Victoria’s Auditor-General John Doyle has found that a majority of local governments across the state have difficulties in measuring the impact of shared services due to a lack of baseline data and other information.
In a report tabled in state parliament this week titled Shared Services in Local Government, this was identified as a “significant weakness” of current shared service activity in the state and makes it difficult to measure the full extent of both financial and non-financial benefits from shared services.
This lack of knowledge about how to quantify the benefits of shared services was detailed in the report, with most councils using evaluation or review, cost analysis and satisfaction survey without the aid of a benchmark to measure against.
With shared services emerging as a preferred method for councils to deal with cost pressures and boost service, the Auditor-General has expressed concern that councils aren’t able to demonstrate the achievement of their intended results.

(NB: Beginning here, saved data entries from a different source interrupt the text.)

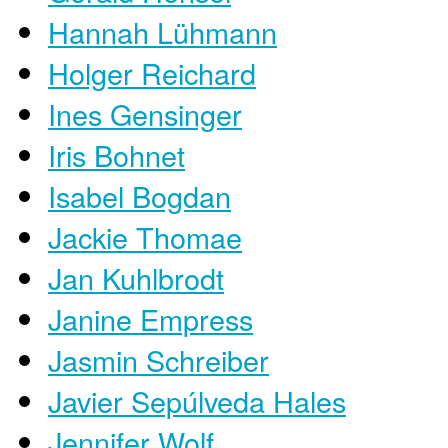
Hannah Lühmann
Holger Reichard
Ines Gensinger
Iris Bohnet
Isabel Bogdan
Jackie Thomae
Jan Kuhlbrodt
Janine Empress
Jasmin Schreiber
Javier Sepúlveda Hales
Jennifer Wolf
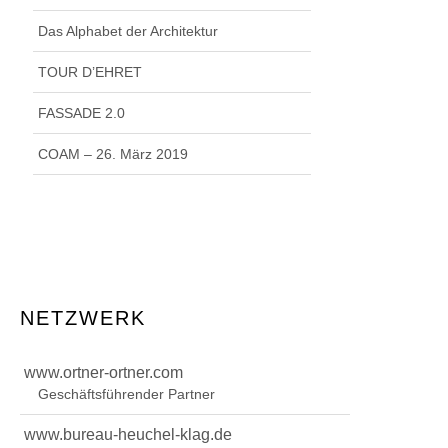
Das Alphabet der Architektur
TOUR D’EHRET
FASSADE 2.0
COAM – 26. März 2019
NETZWERK
www.ortner-ortner.com
Geschäftsführender Partner
www.bureau-heuchel-klag.de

Mr Doyle said it was “concerning” that surveyed councils said they didn’t know how to measure the benefits for a quarter of initiatives, and that five per cent of initiatives had yet to be measured or quantified.
Another problem is that although surveyed councils could identify cost savings as a benefit, they often couldn’t quantify the expected cost saving or the cost saving actually delivered.
“They were unable to set a benchmark for delivery, or measure whether this benchmark had been met,” the report said.
To combat this problem, Mr Doyle has recommended that councils develop and implement “effective processes” for monitoring, evaluating and reporting outcomes to assess the extent to which “these are being realised” and to drive continuous improvement.
He has also recommended that Local Government Victoria, a division of the Department of Transport, Planning and Local Infrastructure assist councils to improve in this area by addressing the shortfall in management information.
The report identified other challenges that Victorian councils face in implementing share services, the most significant of which being the perceived loss of autonomy and local control.
Leading global analyst firm Gartner has offered its own informed perspective about the importance of benchmarking in shared services in a report titled Public-Sector Shared Services Must Maintain Their Commercial Relevance by its UK-based vice president Neville Cannon.
In the report, Mr Cannon said that changing political opinion and the inability of shared-service organisations to justify value or defend costs will cause shared-service owners to reconsider their initiative’s value proposition.
They will insist that shared services are directly compared with external commercial offerings, Mr Cannon said in the report.
He warned that this will render the shared service vulnerable if it is not able to adequately demonstrate that its service delivery competes with that offered by the best providers.
“Therefore, not only must the shared service offer excellent service, it must be able to provide benchmarked evidence of its capability,” Mr Cannon said.